Ripreso con una microcamera dal sindacalista che lo denunciò ai servizi egiziani
Venduto ai servizi segreti egiziani per ciò che in realtà non era: una spia britannica. Il capo del sindacato indipendente Mohamed Abdallah controllava Giulio Regeni per conto della National Security e lo riprendeva con telecamere abilmente nascoste tra i vestiti per incastrarlo. Il particolare è stato rivelato dallo stesso sindacalista in un verbale d’interrogatorio alla Procura generale cairota.
Questo c’è dietro il video diffuso ieri dalla televisione di Stato egiziana, in cui si vede Abdallah che chiede con insistenza le 10mila sterline che il ricercatore di Udine attendeva dalla fondazione inglese Antipode, che stava finanziando uno suo studio sui sindacati egiziani. Giulio non ci sta: quei soldi hanno uno scopo didattico. Quella fermezza di Abdallah nel volersi impossessare del denaro, però, nasconderebbe una precisa strategia del servizio segreto civile cairota, che aveva schedato Giulio come una spia straniera. Ma andiamo con ordine. Il video, della durata di circa due ore, è finito già da tempo sulla scrivania del procuratore capo di Roma Giuseppe Pignatone e del sostituto Sergio Colaiocco. Sono i particolari a fare la differenza: la registrazione è fatta con un apparato di evidente qualità, ben posizionato e nascosto tra i vestiti del sindacalista. Attivato tempo prima dell’incontro, segno che Abdallah non era nelle condizioni di controllarlo direttamente.

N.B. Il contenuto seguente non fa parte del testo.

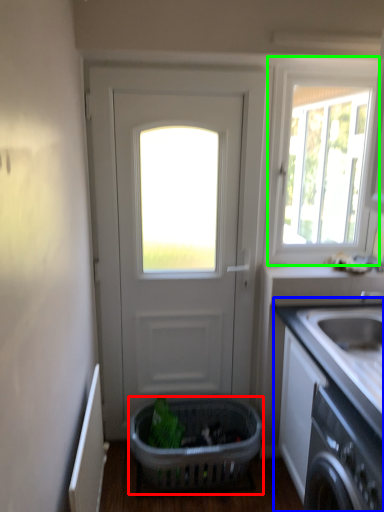 Question: Based on their relative distances, which object is nearer to basket (highlighted by a red box)? Choose from countertop (highlighted by a blue box) and window (highlighted by a green box).

Choices:
 (A) countertop
 (B) window

Answer: (A)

L’incontro avviene pochi giorni prima del 25 gennaio 2016, data della scomparsa di Giulio e anniversario della rivoluzione egiziana del 2011. Nello spezzone andato in onda si sente la voce di Abdallah dire «mia moglie ha il cancro e deve subire un’operazione e io devo cercare denaro, non importa dove». Regeni gli replica: «Il denaro non è mio. Non posso usare i soldi per nessun motivo perché sono un accademico e sulle relazioni all’istituto britannico non posso scrivere che voglio utilizzare questo denaro a titolo personale. Impossibile, se succede è un gran problema per me».

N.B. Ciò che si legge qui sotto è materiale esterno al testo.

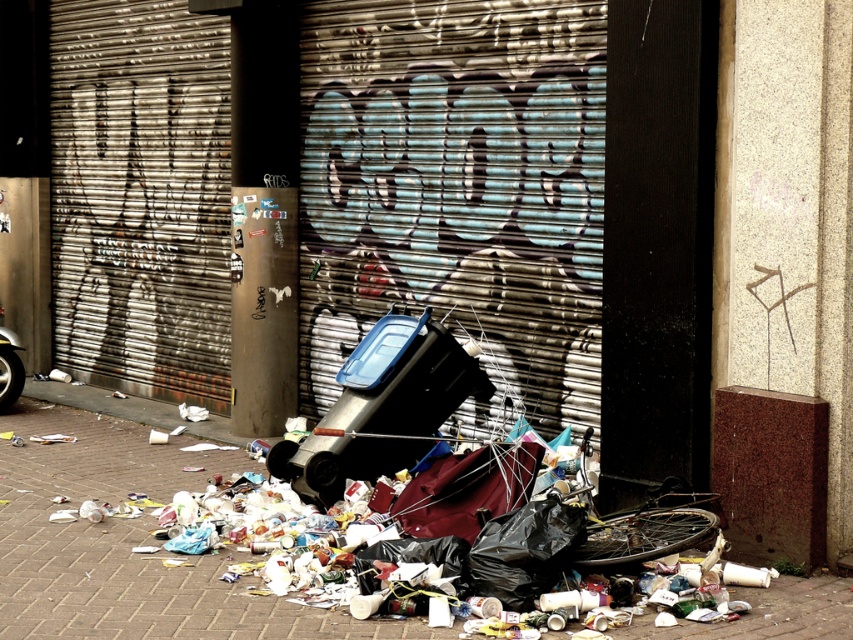 Question: Which of the following is the closest to the observer?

Aggiunge che «i soldi non arrivano attraverso “Giulio” ma attraverso la Gran Bretagna e il Centro egiziano che lo dà agli ambulanti». Alle insistenze di Abdallah, Regeni ribatte comunque che «ci saranno molti progetti ai quali parteciperanno tutti i paesi del mondo» e che quindi «bisogna cercare di avere idee e ottenere informazioni prima del mese di marzo» su «quali sono i bisogni del sindacato», anche a livello di «soldi». Anche se quest’ultima parola non è chiara, si conferma che Regeni stava proponendo un finanziamento di 10mila sterline a favore delle iniziative del sindacato, nuovo, ufficioso e inviso alle autorità.
Un incontro che, sostanzialmente, ha segnato la condanna a morte del povero studioso italiano. I rapporti di Abdallah con il servizio segreto civile sono continui e serrati. Dagli uffici della National security, infatti, partono telefonate verso l’utenza del sindacalista l’8, l’11 e il 14 gennaio. Altre telefonate, invece, le fa lo stesso Abdallah verso funzionari del servizio segreto egiziano.

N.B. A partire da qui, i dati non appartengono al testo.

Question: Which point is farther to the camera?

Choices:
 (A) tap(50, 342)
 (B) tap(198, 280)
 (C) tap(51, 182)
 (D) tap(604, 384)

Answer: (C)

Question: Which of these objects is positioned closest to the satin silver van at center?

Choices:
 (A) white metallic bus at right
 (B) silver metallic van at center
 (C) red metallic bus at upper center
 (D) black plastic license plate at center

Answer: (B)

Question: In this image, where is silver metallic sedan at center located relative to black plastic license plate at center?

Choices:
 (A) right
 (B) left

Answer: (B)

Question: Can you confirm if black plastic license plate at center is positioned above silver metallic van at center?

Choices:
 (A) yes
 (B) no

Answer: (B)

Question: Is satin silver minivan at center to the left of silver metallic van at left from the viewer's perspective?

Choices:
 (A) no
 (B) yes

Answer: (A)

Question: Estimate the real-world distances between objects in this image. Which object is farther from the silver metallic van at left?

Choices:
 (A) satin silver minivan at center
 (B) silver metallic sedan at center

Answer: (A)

Comunicazioni in cui si sarebbe parlato proprio di Regeni e di quel denaro di provenienza britannica che voleva devolvere al sindacato indipendente. Il 25 gennaio successivo è la principale ricorrenza in Egitto: l’anniversario della rivoluzione del 2011. Regeni è sotto controllo, anche se una indagine «formale» delle autorità egiziane era stata già chiusa.
Quel giorno deve incontrare il docente italiano al Cairo Gennaro Gervasio, per andare a una cena di compleanno del professore Kashek Hassamein, noto per la sua opposizione al governo di Al Sisi. A quell’appuntamento Giulio non arriverà mai.
Il suo corpo sarà ritrovato il 3 febbraio successivo sull’autostrada che collega il Cairo con Alessandra d’Egitto. L’esame autoptico della salma ha confermato le violenze inflitte al ricercatore, barbarie che portavano la firma «di un professionista della tortura», come era spiegato nella perizia depositata ai magistrati della Procura di Roma. Ora non resta che attendere gli esiti delle consulenze sulle videocamere di sorveglianza della metro del Cairo, dove con tutta probabilità potrebbero essere immortalate le immagini dei carnefici di Giulio.